My gaze shifts until I’m looking at my toes. There’s barely two feet between me and the gaping void of Hollow Heights.

Wind tugs at my hair, shoves against my back.

My hands tighten on the barrier, then relax.

How much would it hurt?

I reckon quite a lot.

Maybe it would be worth it.

But only if I didn’t survive.

Another gust pummels me. I can smell moisture in the air, taste it on my tongue.

I’m trying to find the tiniest sliver of hope, but things look pretty fucking dark right now. Kai might have played it off as a joke, but what are the chances there won’t be rumors about me living out of my car?

One secret down, one to go.

I don’t want to be around when that one comes out.

Don’t want to see Kai’s face change from anger to fear. To disgust. Or, even worse…pity.

Another tear flashes down my cheek.

“Fuck!”

The wild wind doesn’t care. It snatches away my frustrated yell and pulls it apart.

I’m so fucking sick of crying.

So sick of lying.

I slip off the barrier, take a tiny, hesitant step forward. Then another. Inching closer until I can look over. Fuck. I’m pretty sure I’ll bounce a few times on the cliff face before I reach the bottom of the canyon.
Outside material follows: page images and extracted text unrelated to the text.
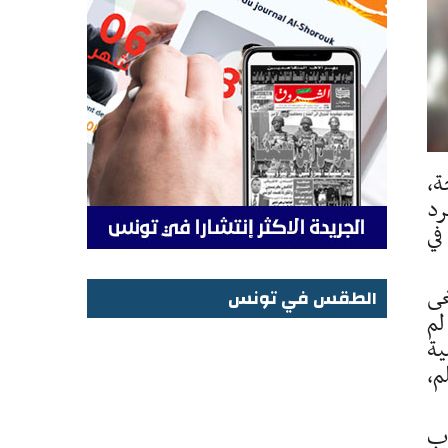
ة،
رد
في
غى
الطقس في تونس
لم
الطقس في تونس
ية
م،
اب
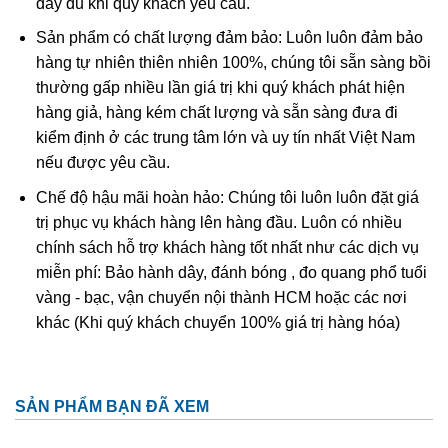
đầy đủ khi quý khách yêu cầu.
Ametit tổng hợp rất giống với ametit chất lượng cao. Các
Sản phẩm có chất lượng đảm bảo: Luôn luôn đảm bảo
đặc điểm hóa học và vật lý đều rất giống với ametit tự
hàng tự nhiên thiên nhiên 100%, chúng tôi sẵn sàng bồi
nhiên nên rất khó phân biệt một cách chính xác trừ khi
thường gấp nhiều lần giá trị khi quý khách phát hiện
dùng những thử nghiệm đá quý học cao cấp tốn kém. Thử
hàng giả, hàng kém chất lượng và sẵn sàng đưa đi
nghiệm dựa trên quy luật sinh đôi tên “Brazil law twinning”
kiểm định ở các trung tâm lớn và uy tín nhất Việt Nam
(một dạng của thạch anh sinh đôi, khi đó cấu trúc thạch
nếu được yêu cầu.
anh phải và trái được liên kết tạo thành một tinh thể duy
nhất
được sử dụng để xác định ametit tổng hợp sẽ dễ
Chế độ hậu mãi hoàn hảo: Chúng tôi luôn luôn đặt giá
dàng hơn. Tuy nhiên về mặc lý thuyết, người ta có thể tạo
trị phục vụ khách hàng lên hàng đầu. Luôn có nhiều
ra vật liệu tổng hợp này nhưng khó mà tạo ra được với số
chính sách hỗ trợ khách hàng tốt nhất như các dịch vụ
lượng lớn để cung cấp cho thị trường.
miễn phí: Bảo hành dây, đánh bóng , đo quang phổ tuổi
vàng - bạc, vận chuyển nội thành HCM hoặc các nơi
khác (Khi quý khách chuyển 100% giá trị hàng hóa)
SẢN PHẨM BẠN ĐÃ XEM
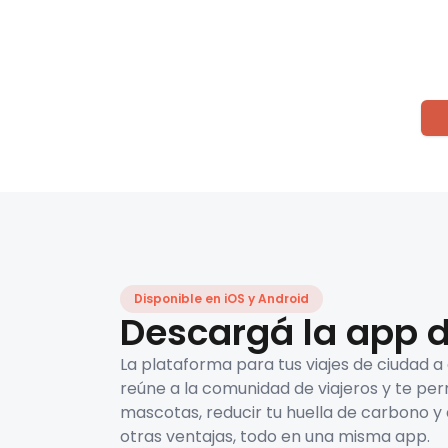
Disponible en iOS y Android
Descargá la app d
La plataforma para tus viajes de ciudad a
reúne a la comunidad de viajeros y te per
mascotas, reducir tu huella de carbono y 
otras ventajas, todo en una misma app.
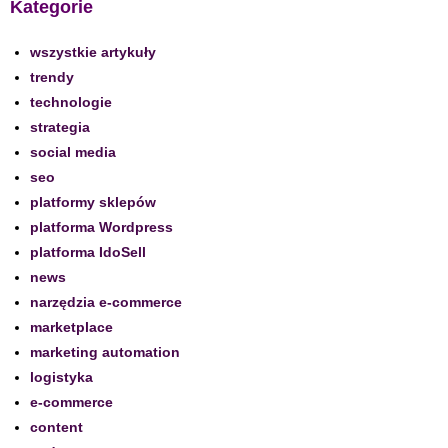
Kategorie
wszystkie artykuły
trendy
technologie
strategia
social media
seo
platformy sklepów
platforma Wordpress
platforma IdoSell
news
narzędzia e-commerce
marketplace
marketing automation
logistyka
e-commerce
content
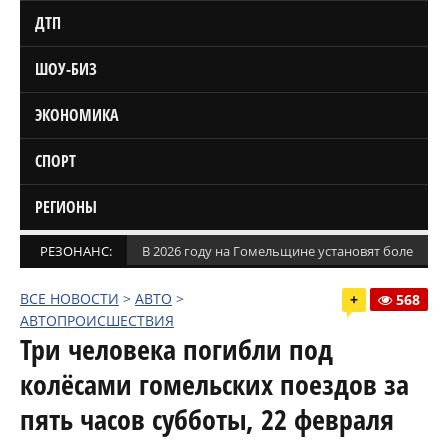
ДТП
ШОУ-БИЗ
ЭКОНОМИКА
СПОРТ
РЕГИОНЫ
РЕЗОНАНС:
В 2026 году на Гомельщине установят более 1,5
ВСЕ НОВОСТИ
>
АВТО
>
+
568
АВТОПРОИСШЕСТВИЯ
Три человека погибли под
колёсами гомельских поездов за
пять часов субботы, 22 февраля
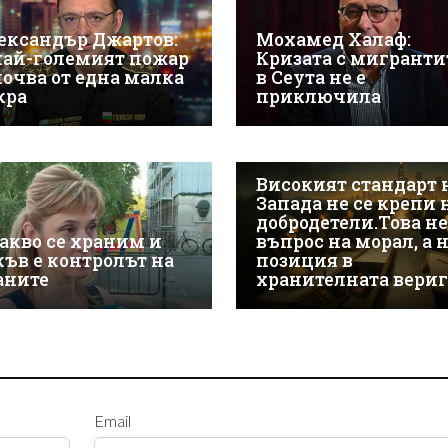
ександър Джартов:
Мохамед Халаф:
най-големият пожар
Кризата с мигранти
почва от една малка
в Сеута не е
кра
приключила
Високият стандарт 
Запада не се крепи 
добродетели.Това не
какво се храним и
въпрос на морал, а 
къв е контролът на
позиция в
аните
хранителната вериг
Email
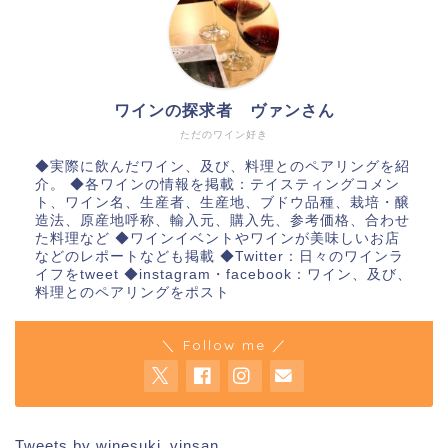
ワインの探求者 ヴァンさん
ただのワイン好き
◆実際に飲んだワイン、及び、料理とのペアリングを紹
介。 ◆各ワインの情報を掲載：テイスティングコメン
ト、ワイン名、生産者、生産地、ブドウ品種、栽培・醸
造法、原産地呼称、輸入元、購入先、参考価格、合わせ
た料理など ◆ワインイベントやワインが美味しいお店
などのレポートなども掲載 ◆Twitter：日々のワインラ
イフをtweet ◆instagram・facebook：ワイン、及び、
料理とのペアリングをポスト
＼ Follow me ／
Tweets by winesuki_vinsan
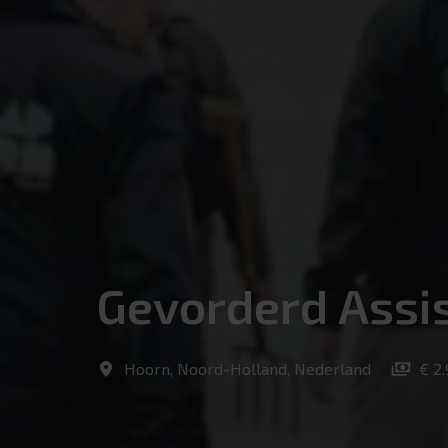
Gevorderd Assi
Hoorn
,
Noord-Holland
,
Nederland
€ 2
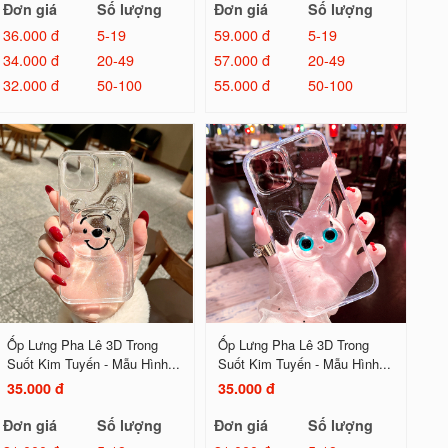
Đơn giá
Số lượng
Đơn giá
Số lượng
36.000 đ
5-19
59.000 đ
5-19
34.000 đ
20-49
57.000 đ
20-49
32.000 đ
50-100
55.000 đ
50-100
Ốp Lưng Pha Lê 3D Trong
Ốp Lưng Pha Lê 3D Trong
Suốt Kim Tuyến - Mẫu Hình...
Suốt Kim Tuyến - Mẫu Hình...
35.000 đ
35.000 đ
Đơn giá
Số lượng
Đơn giá
Số lượng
My toes curl against the soles of my flip-flops. The wind toys with my hair and gives me gentle little shoves, like it’s encouraging me closer to the edge.

There’s a sickening buzz in my ears. A painful thump in my chest as if my heart is trying to push me back to safety.

But I’ve been here before. This isn’t new territory for me.

I shuffle a little closer.

Just a little closer.

And then I’m right on the edge, and every excuse not to jump becomes as flimsy as the loose ground beneath my feet.